(Source data begins)

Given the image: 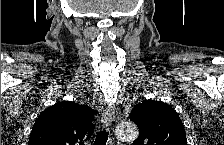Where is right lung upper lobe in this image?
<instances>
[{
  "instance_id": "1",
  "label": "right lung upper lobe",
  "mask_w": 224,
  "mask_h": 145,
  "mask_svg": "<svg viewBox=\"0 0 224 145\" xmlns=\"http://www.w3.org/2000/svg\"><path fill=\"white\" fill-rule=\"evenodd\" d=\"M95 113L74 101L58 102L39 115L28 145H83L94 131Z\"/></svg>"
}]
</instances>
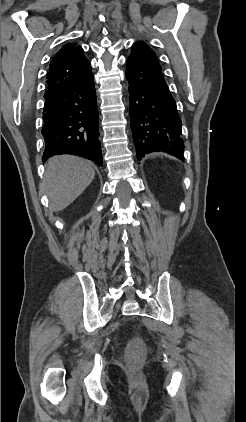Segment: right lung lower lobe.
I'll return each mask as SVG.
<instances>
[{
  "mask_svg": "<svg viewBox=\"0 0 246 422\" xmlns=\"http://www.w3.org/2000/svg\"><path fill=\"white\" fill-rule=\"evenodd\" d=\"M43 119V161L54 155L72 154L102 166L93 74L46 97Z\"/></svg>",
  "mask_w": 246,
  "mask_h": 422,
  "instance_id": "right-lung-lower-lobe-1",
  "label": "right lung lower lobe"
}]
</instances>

(Source data ends)

_Directions_
Would you give the number of lines of the data that include the string "path"? Nothing else is wanted.

_Reply to the exercise_
2